What questions should I ask an investor? ›

14 essential questions to ask investors
  • What is their expected level of involvement? ...
  • What value do they bring beyond capital? ...
  • What is the typical check size of their investments? ...
  • Would they lead a round of investment? ...
  • What is their investment timeline and exit strategy preferences?
Jan 24, 2024

What are the 5 steps of investing? ›

  • Step 1: Assess your risk tolerance. Conservative? ...
  • Step 2: Diversify your investment. Balancing risk and return is the key to long-term investment. ...
  • Step 3: Have a plan for asset allocation. Hit your investment targets with the right approach. ...
  • Step 4: Assess investment performance. ...
  • Step 5: Rebalance your investment portfolio.

What are the five basic investment considerations? ›

Five basic investment concepts that you should know
  • Risk and return. Return and risk always go together. ...
  • Risk diversification. Any investment involves risk. ...
  • Dollar-cost averaging.

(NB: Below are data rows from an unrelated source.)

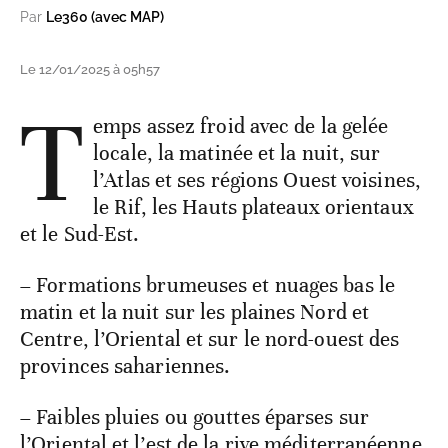
Par
Le360 (avec MAP)
Le 12/01/2025 à 05h57
T
emps assez froid avec de la gelée
locale, la matinée et la nuit, sur
l’Atlas et ses régions Ouest voisines,
le Rif, les Hauts plateaux orientaux
et le Sud-Est.
– Formations brumeuses et nuages bas le
matin et la nuit sur les plaines Nord et
Centre, l’Oriental et sur le nord-ouest des
provinces sahariennes.
– Faibles pluies ou gouttes éparses sur
l’Oriental et l’est de la rive méditerranéenne,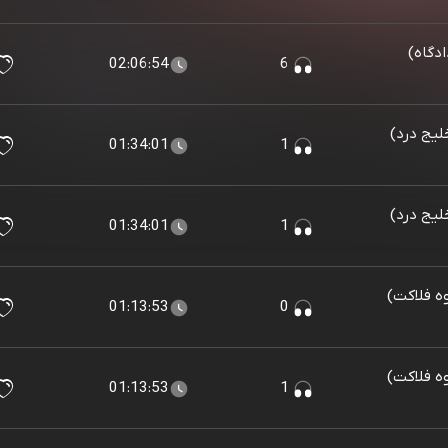
ادگاه)
02:06:54
6
لیج درد)
01:34:01
1
لیج درد)
01:34:01
1
وه فلاکت)
01:13:53
0
وه فلاکت)
01:13:53
1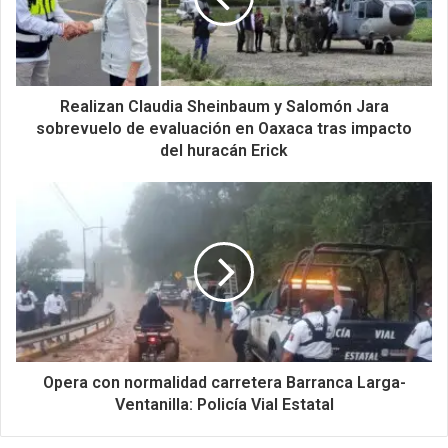
Realizan Claudia Sheinbaum y Salomón Jara
sobrevuelo de evaluación en Oaxaca tras impacto
del huracán Erick
Opera con normalidad carretera Barranca Larga-
Ventanilla: Policía Vial Estatal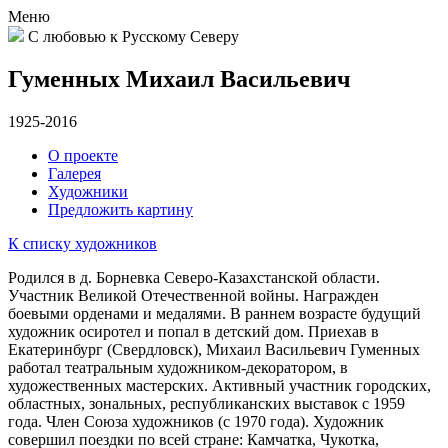
Меню
С любовью к Русскому Северу
Гуменных Михаил Васильевич
1925-2016
О проекте
Галерея
Художники
Предложить картину
К списку художников
Родился в д. Борневка Северо-Казахстанской области.
Участник Великой Отечественной войны. Награжден
боевыми орденами и медалями. В раннем возрасте будущий
художник осиротел и попал в детский дом. Приехав в
Екатеринбург (Свердловск), Михаил Васильевич Гуменных
работал театральным художником-декоратором, в
художественных мастерских. Активный участник городских,
областных, зональных, республиканских выставок с 1959
года. Член Союза художников (с 1970 года). Художник
совершил поездки по всей стране: Камчатка, Чукотка,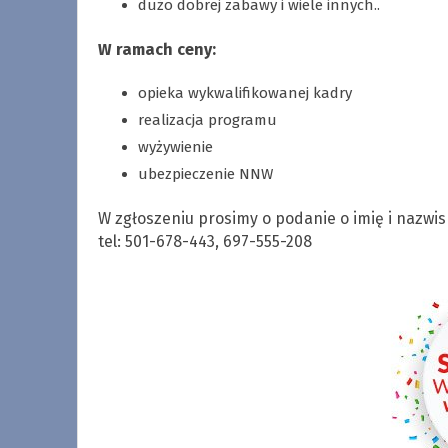
dużo dobrej zabawy i wiele innych..
W ramach ceny:
opieka wykwalifikowanej kadry
realizacja programu
wyżywienie
ubezpieczenie NNW
W zgłoszeniu prosimy o podanie o imię i nazwi
tel: 501-678-443, 697-555-208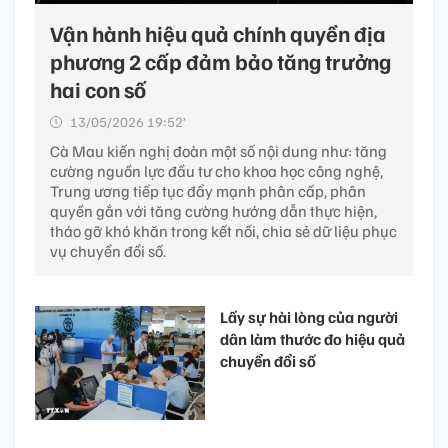
Vận hành hiệu quả chính quyền địa
phương 2 cấp đảm bảo tăng trưởng
hai con số
13/05/2026 19:52’
Cà Mau kiến nghị đoàn một số nội dung như: tăng
cường nguồn lực đầu tư cho khoa học công nghệ,
Trung ương tiếp tục đẩy mạnh phân cấp, phân
quyền gắn với tăng cường hướng dẫn thực hiện,
tháo gỡ khó khăn trong kết nối, chia sẻ dữ liệu phục
vụ chuyển đổi số.
Lấy sự hài lòng của người
dân làm thước đo hiệu quả
chuyển đổi số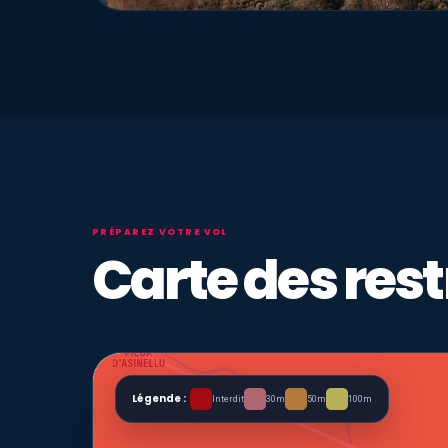
PRÉPAREZ VOTRE VOL
Carte des rest
Légende :
Interdit
30m
50m
100m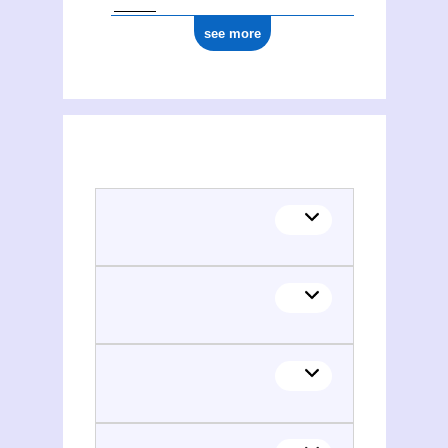
see more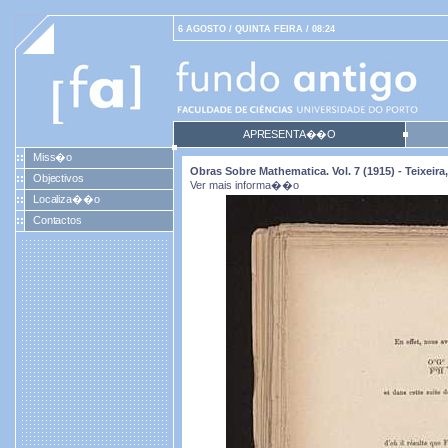
6 AGOSTO / QUINTA FEIRA / 08:24
APRESENTA��O
Miss�o
Obras Sobre Mathematica. Vol. 7 (1915) - Teixei
Objectivos
Ver mais informa��o
Localiza��o
Contactos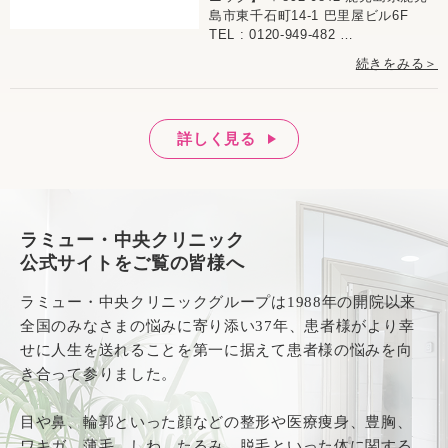
島市東千石町14-1 巴里屋ビル6F
TEL : 0120-949-482 …
続きをみる＞
詳しく見る
ラミュー・中央クリニック
公式サイトをご覧の皆様へ
ラミュー・中央クリニックグループは1988年の開院以来
全国のみなさまの悩みに寄り添い37年、患者様がより幸
せに人生を送れることを第一に据えて患者様の悩みを向
き合って参りました。
目や鼻、輪郭といった顔などの整形や医療痩身、豊胸、
ワキガ、薄毛、しわ、たるみ、脱毛といった体に関する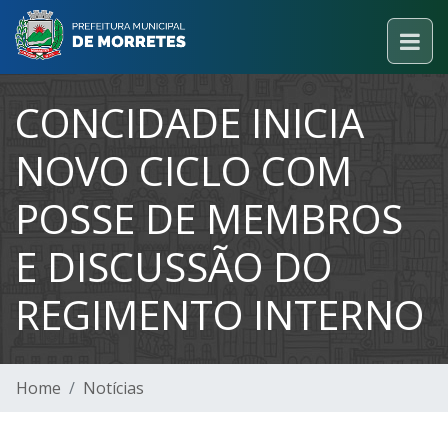
CONCIDADE INICIA
NOVO CICLO COM
POSSE DE MEMBROS
E DISCUSSÃO DO
REGIMENTO INTERNO
Home
Notícias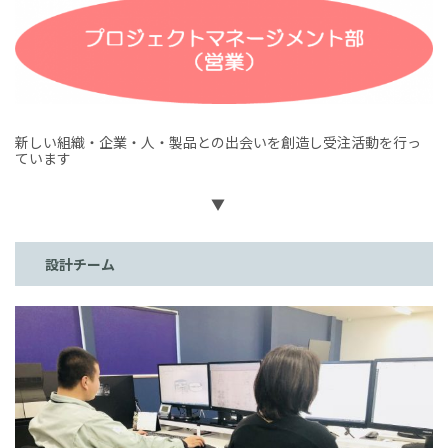
新しい組織・企業・人・製品との出会いを創造し受注活動を行っ
ています
▼
設計チーム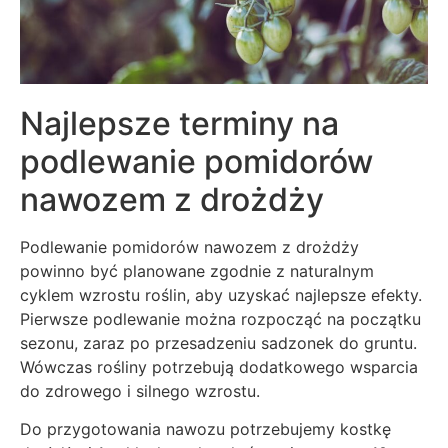
Najlepsze terminy na
podlewanie pomidorów
nawozem z drożdży
Podlewanie pomidorów nawozem z drożdży
powinno być planowane zgodnie z naturalnym
cyklem wzrostu roślin, aby uzyskać najlepsze efekty.
Pierwsze podlewanie można rozpocząć na początku
sezonu, zaraz po przesadzeniu sadzonek do gruntu.
Wówczas rośliny potrzebują dodatkowego wsparcia
do zdrowego i silnego wzrostu.
Do przygotowania nawozu potrzebujemy kostkę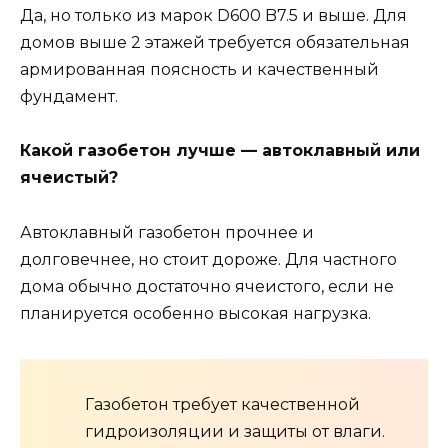
Да, но только из марок D600 B7.5 и выше. Для
домов выше 2 этажей требуется обязательная
армированная поясность и качественный
фундамент.
Какой газобетон лучше — автоклавный или
ячеистый?
Автоклавный газобетон прочнее и
долговечнее, но стоит дороже. Для частного
дома обычно достаточно ячеистого, если не
планируется особенно высокая нагрузка.
Газобетон требует качественной
гидроизоляции и защиты от влаги.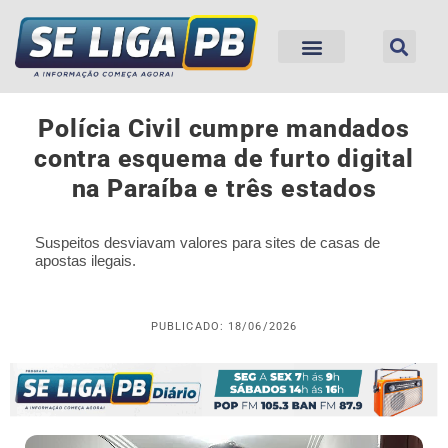
Polícia Civil cumpre mandados
contra esquema de furto digital
na Paraíba e três estados
Suspeitos desviavam valores para sites de casas de
apostas ilegais.
PUBLICADO: 18/06/2026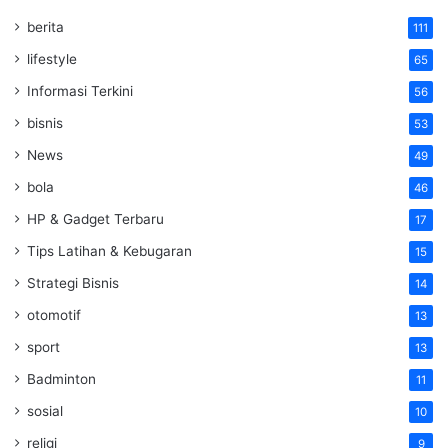
berita
111
lifestyle
65
Informasi Terkini
56
bisnis
53
News
49
bola
46
HP & Gadget Terbaru
17
Tips Latihan & Kebugaran
15
Strategi Bisnis
14
otomotif
13
sport
13
Badminton
11
sosial
10
religi
9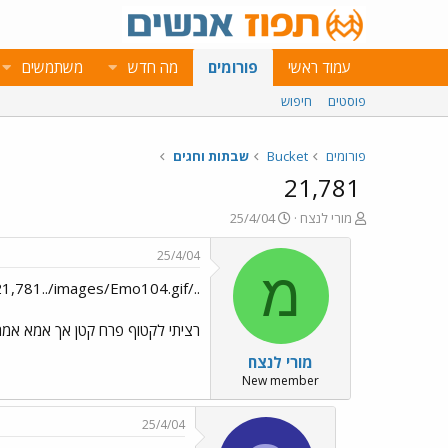
עמוד ראשי
פורומים
מה חדש
משתמשים
פוסטים
חיפוש
פורומים
Bucket
שבתות וחגים
21,781
פ
פ
מורי לנצח
25/4/04
ו
ו
ת
ר
25/4/04
ח
ס
מ
../images/Emo16.gif 21,781../images/Emo104.gif
ה
ם
נ
ב
ו
ת
רציתי לקטוף פרח קטן אך אמא אמרה ל
ש
א
מורי לנצח
א
ר
י
New member
ך
25/4/04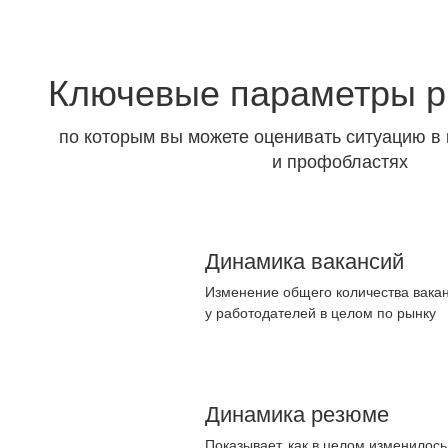
Ключевые параметры р
по которым вы можете оценивать ситуацию в 
и профобластях
Динамика вакансий
Изменение общего количества вакан
у работодателей в целом по рынку
Динамика резюме
Показывает, как в целом изменилос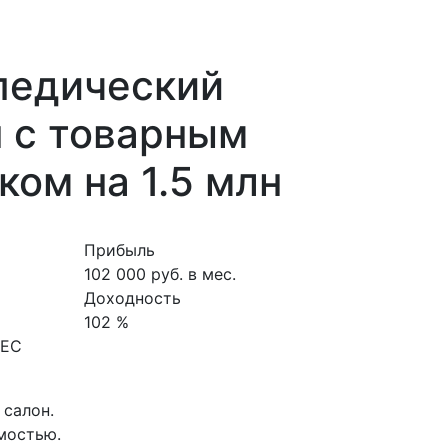
педический
 с товарным
ком на 1.5 млн
Прибыль
102 000 руб. в мес.
Доходность
102 %
НЕС
салон.
мостью.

This is a long-term strategy. ...
  • Compound Interest. ...
  • Inflation.

What are the three 5 criteria an individual should consider when choosing an investment? ›

Use five evaluative criteria: current and projected profitability; asset utilization; capital structure; earnings momentum and intrinsic, rather than market, value. Ask whether an investment is consistent with your asset allocation and if a stock's characteristics are within your risk-tolerance levels.